Thursday, November 18, 2010

Mice and Other Small Things

Martin stole this line from me and sewed it into his fabulous poem, Proposal:

We must have a proliferation of pockets--
pockets for money and mice and other small things.
We all must give a little.


Martin loves dashes. I am fond of semicolons, and it is this sort of diversity that brings real spice to our marriage.

He also loves the song, "Dreams," by Fleetwood Mac, which he is strumming out on the guitar next to me here. This is his second time through; the first time was folky, but this time he's playing it with staccato notes and a bluesy flair: When-the-rain-washES-you-clean-you'll--KNo-ho.

Back to mice: my friend Michelle ma Belle went to to a big box pet store yesterday and, persuaded by her love for her adorable children with their angel faces and the salesperson, who assured Michelle that the mice were of the same sex and therefore would not produce more rodents in the privacy of wood shavings, she brought home two manmice.

Next day, and the boys have made urine that would sink a freighter, much, much urine. So Michelle M.B. does a little research on the big-box-pet-store site, and finds out:

NEVER, EVER BUY TWO MALE MICE, YA IDGIT. TWO MALE MICE WILL FIGHT AND PRODUCE ENDLESS STREAMS OF UGLY-SMELLING PEE TO MARK THEIR TERRITORY AND PROCLAIM DOMINANCE OVER THEIR SMALL BUT SIGNIFICANT REALM.

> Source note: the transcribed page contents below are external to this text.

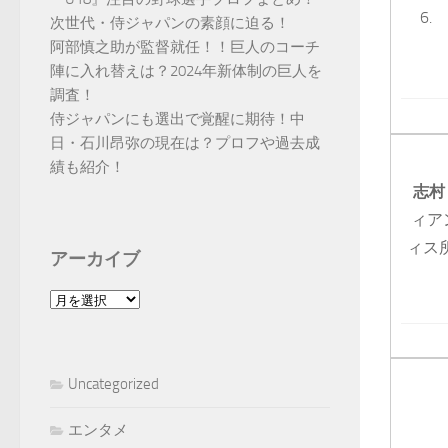
次世代・侍ジャパンの素顔に迫る！
阿部慎之助が監督就任！！巨人のコーチ
陣に入れ替えは？2024年新体制の巨人を
調査！
侍ジャパンにも選出で覚醒に期待！中
日・石川昂弥の現在は？プロフや過去成
績も紹介！
志村
ィア
ィス
アーカイブ
ア
ー
カ
イ
Uncategorized
ブ
エンタメ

So Ma Belle calls the good old staff back at same pet store and repeats information gleaned from their website.

"Oh, we only have male mice here," they say. "We only carry males of everything. But there's a Female Big-box-pet-store up in Pittsburgh."

It turns out mice are returnable for twenty-some days. Maybe damaged or already-been-opened goods go to the snakes. . .in any case, M. M. B. was going to buy something reptilian or amphibian in the first place, but it turns out that those suckers are rather expensive.

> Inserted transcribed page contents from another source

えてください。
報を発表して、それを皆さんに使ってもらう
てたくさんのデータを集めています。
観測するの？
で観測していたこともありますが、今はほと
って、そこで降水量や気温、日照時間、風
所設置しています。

All I can say is that I hope my girls, when they visit their friend's new female mice pair, are not smitten. I was forever turned off of rodents-as-pets when I walked into my bedroom as a child and saw Juliet eating Lady MacBeth and two other tiny pink, squealing hamster babies. Romeo was small and a coward; he just stood by and let it all happen.

Then there were the Russian hamsters who escaped and attacked my mother in the middle of night--amid her shrieks my father had to locate a thick winter glove to haul the crazy buggars away. Soon after, they escaped into the local park. Nobody knows how exactly they got so far from home, but perhaps it was in the same manner as when my little brother's goldfish slipped into a hole in the arboretum's frozen pond. My mother said, "I'm sure he'll be fine." She may have added something about the wild being an animal's natural habitat, and I think my brother was placated. At least he didn't have to clean the bowl anymore.